I dragged myself over to the trapdoor that led to the sub-basement, reluctantly, but I went. I tried to open the latch that held the trapdoor down, but my paws were too big and clumsy, and I wasn't used to them. I pawed at it, frustrated, then tried with my nose. Frustrated was a good word. I was very frustrated right then. And Mouse was whimpering softly to himself from just a few yards away.
I heard a thump behind me, and crouched down, defensively, as I looked toward it. Mister had leapt down from somewhere, probably the top of one of my bookselves. He stalked over to me, and I bared my teeth at him, trying to hold back a snarl. He just looked at me superciliously, flipped open the latch with one dexterous paw, shouldered his way under the door, and slipped down the ladder. Oh. I hadn't known Mister could do that.
I had the presence of mind to catch the door before it shut all the way, and push at it with my head. I must have been a fairly large dog, then - not Mouse's size, maybe, but close, because the trapdoor easily flipped the rest of the way open once I had the leverage for it. I trotted over to the summoning circle and sat down in it. Now that there was most of a floor between me and Mouse, I must have been thinking a little more clearly, because I managed to push out the necessary will to raise the power of the circle. It was harder than it should have been, though. I didn't seem to have access to my wizard's power in this form, and that weird urgency was still buzzing under skin, making it hard to concentrate. But anybody can raise a circle if they know what they're doing, it's the most basic magic of all, and with my dog senses I could feel the protection go up around me.

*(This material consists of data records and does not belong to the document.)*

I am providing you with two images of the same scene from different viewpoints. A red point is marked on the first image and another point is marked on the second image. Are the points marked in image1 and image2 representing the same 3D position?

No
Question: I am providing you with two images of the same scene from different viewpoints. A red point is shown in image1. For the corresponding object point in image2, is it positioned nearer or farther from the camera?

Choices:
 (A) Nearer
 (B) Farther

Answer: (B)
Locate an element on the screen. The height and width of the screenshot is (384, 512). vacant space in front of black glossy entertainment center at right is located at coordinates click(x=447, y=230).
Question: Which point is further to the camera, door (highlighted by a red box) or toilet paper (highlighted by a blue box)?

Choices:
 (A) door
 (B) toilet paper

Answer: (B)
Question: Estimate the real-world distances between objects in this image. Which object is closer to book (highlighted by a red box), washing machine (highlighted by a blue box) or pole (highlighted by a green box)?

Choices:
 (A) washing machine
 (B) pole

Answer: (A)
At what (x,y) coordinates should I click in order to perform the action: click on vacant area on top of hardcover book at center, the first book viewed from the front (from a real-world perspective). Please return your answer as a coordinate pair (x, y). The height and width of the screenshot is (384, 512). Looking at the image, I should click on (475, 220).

Once that was done, I gave myself a few seconds to take stock. My lab was my lab, same as ever, and I was starting to get used to the dog eyesight. It was fascinating to the dog's sense of smell, though. I could pick out dozens of different highly aromatic potions ingredients, and a fizzy, acrid smell that must have been magic itself, and a slight tinge of lingering sulfur under that. I also smelled cat. Mister had climbed up onto the shelf with the romance novels and was batting at Bob's skull. I tried to tell him to stop that, but it came out as a rumbling growl again. Mister hissed at me and went back to bothering the skull, but Bob didn't seem to be in the mood to wake up.
I also smelled male dog. It was all over the apartment, marking it as Mouse's territory alongside Mister's marks. There was something about that scent which made it impossible for me to ignore, and it got even stronger as Mouse carefully walked down the ladder after me. I whined at him and stood up, wagging my tail.
"Stay in the circle, Harry," he told me through gritted teeth, and I sat back down again. I could tell that these obey-the-Alpha dog instincts were going to get annoying, fast. On the other hand, it's not like I'd been very good at saying 'no' to Mouse before, either.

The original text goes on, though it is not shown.